# Activity:
Please copy every record below exactly and leave out the pictures.

# Stored data entries:
● ● ● ● ●

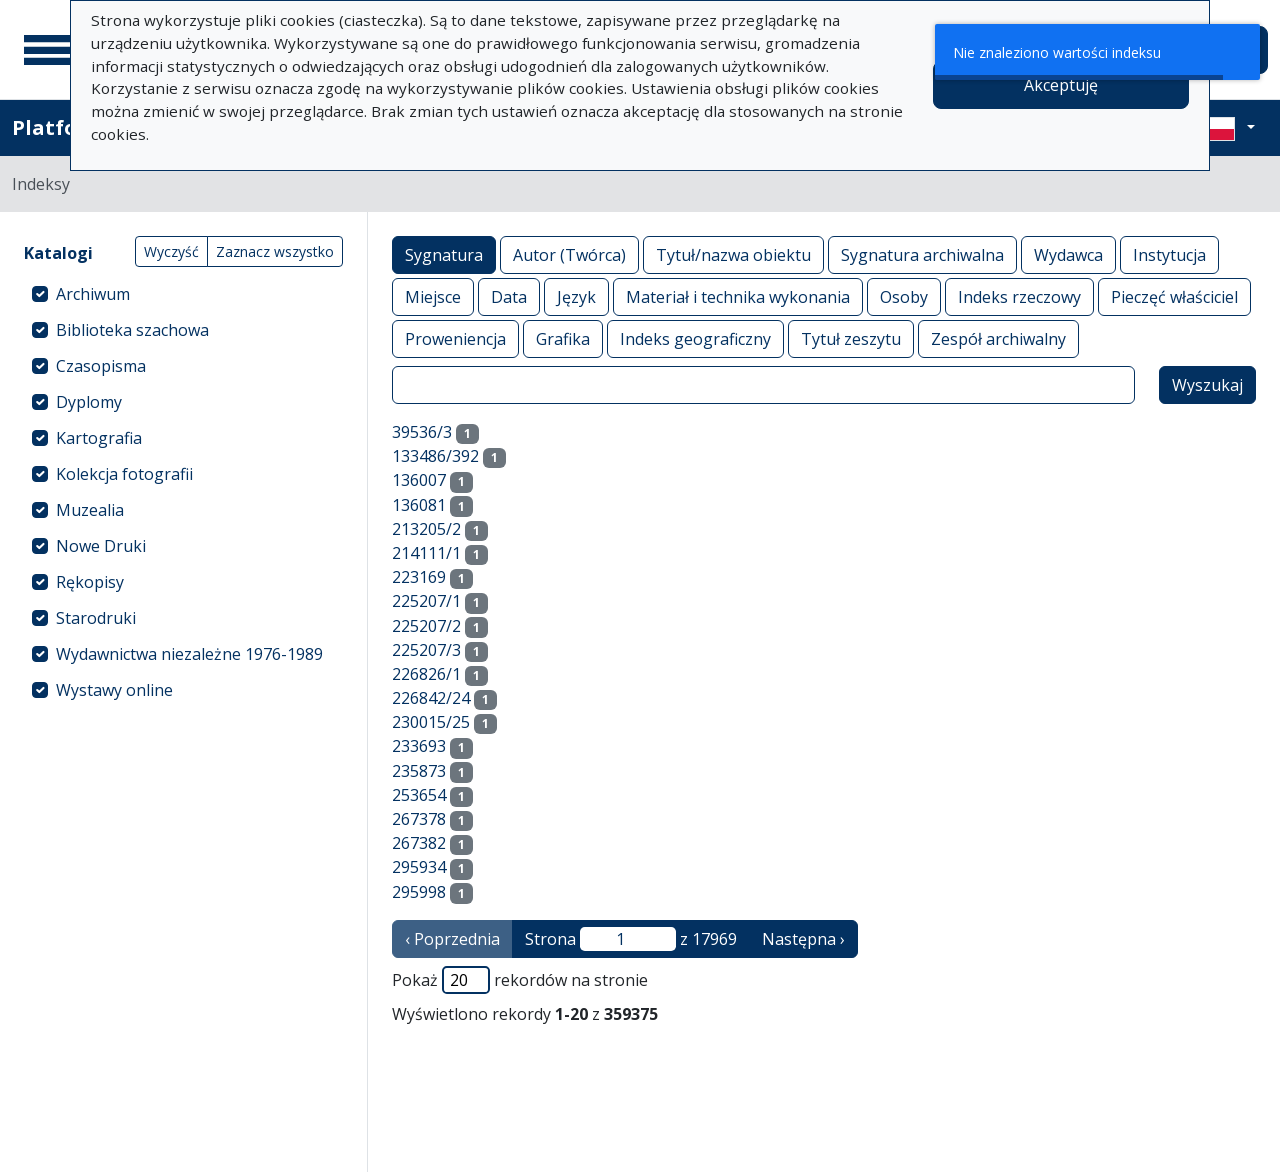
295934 (419, 867)
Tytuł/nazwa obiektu (733, 254)
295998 (419, 892)
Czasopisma (101, 366)
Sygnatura (444, 254)
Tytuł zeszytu (851, 338)
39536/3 (422, 432)
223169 (419, 577)
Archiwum (93, 294)
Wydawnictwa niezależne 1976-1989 (189, 654)
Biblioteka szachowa (132, 330)
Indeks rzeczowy (1019, 296)
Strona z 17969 (631, 939)
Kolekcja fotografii (124, 474)
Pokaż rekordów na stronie (520, 980)
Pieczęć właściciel (1174, 296)
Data (509, 296)
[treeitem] (183, 294)
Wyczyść (171, 251)
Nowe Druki (101, 546)
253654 (419, 795)
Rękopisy (90, 582)
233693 (419, 746)
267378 (419, 819)
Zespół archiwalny (998, 338)
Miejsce (433, 296)
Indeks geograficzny (695, 338)
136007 (419, 480)
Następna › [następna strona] (803, 939)
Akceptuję (1061, 85)
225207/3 (426, 650)
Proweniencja (455, 338)
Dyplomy (89, 402)
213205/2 (426, 529)
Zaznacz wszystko (275, 251)
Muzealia (90, 510)
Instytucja (1169, 254)
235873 (419, 771)
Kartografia (99, 438)
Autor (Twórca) (569, 254)
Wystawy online (114, 690)
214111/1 (426, 553)
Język (576, 296)
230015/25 (431, 722)
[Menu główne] (49, 50)
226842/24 (431, 698)
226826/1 (426, 674)
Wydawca (1068, 254)
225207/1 (426, 601)
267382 (419, 843)
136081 (419, 505)
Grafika (563, 338)
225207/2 (426, 626)
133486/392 (435, 456)
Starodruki (96, 618)
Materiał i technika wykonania (738, 296)
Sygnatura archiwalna (922, 254)
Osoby (904, 296)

● ● ● ● ●

# Answer below:
295934 (419, 867)
Tytuł/nazwa obiektu (733, 254)
295998 (419, 892)
Czasopisma (101, 366)
Sygnatura (444, 254)
Tytuł zeszytu (851, 338)
39536/3 (422, 432)
223169 (419, 577)
Archiwum (93, 294)
Wydawnictwa niezależne 1976-1989 (189, 654)
Biblioteka szachowa (132, 330)
Indeks rzeczowy (1019, 296)
Strona z 17969 (631, 939)
Kolekcja fotografii (124, 474)
Pokaż rekordów na stronie (520, 980)
Pieczęć właściciel (1174, 296)
Data (509, 296)
[treeitem] (183, 294)
Wyczyść (171, 251)
Nowe Druki (101, 546)
253654 (419, 795)
Rękopisy (90, 582)
233693 (419, 746)
267378 (419, 819)
Zespół archiwalny (998, 338)
Miejsce (433, 296)
Indeks geograficzny (695, 338)
136007 (419, 480)
Następna › [następna strona] (803, 939)
Akceptuję (1061, 85)
225207/3 (426, 650)
Proweniencja (455, 338)
Dyplomy (89, 402)
213205/2 (426, 529)
Zaznacz wszystko (275, 251)
Muzealia (90, 510)
Instytucja (1169, 254)
235873 (419, 771)
Kartografia (99, 438)
Autor (Twórca) (569, 254)
Wystawy online (114, 690)
214111/1 (426, 553)
Język (576, 296)
230015/25 (431, 722)
[Menu główne] (49, 50)
226842/24 (431, 698)
226826/1 (426, 674)
Wydawca (1068, 254)
225207/1 (426, 601)
267382 (419, 843)
136081 (419, 505)
Grafika (563, 338)
225207/2 (426, 626)
133486/392 (435, 456)
Starodruki (96, 618)
Materiał i technika wykonania (738, 296)
Sygnatura archiwalna (922, 254)
Osoby (904, 296)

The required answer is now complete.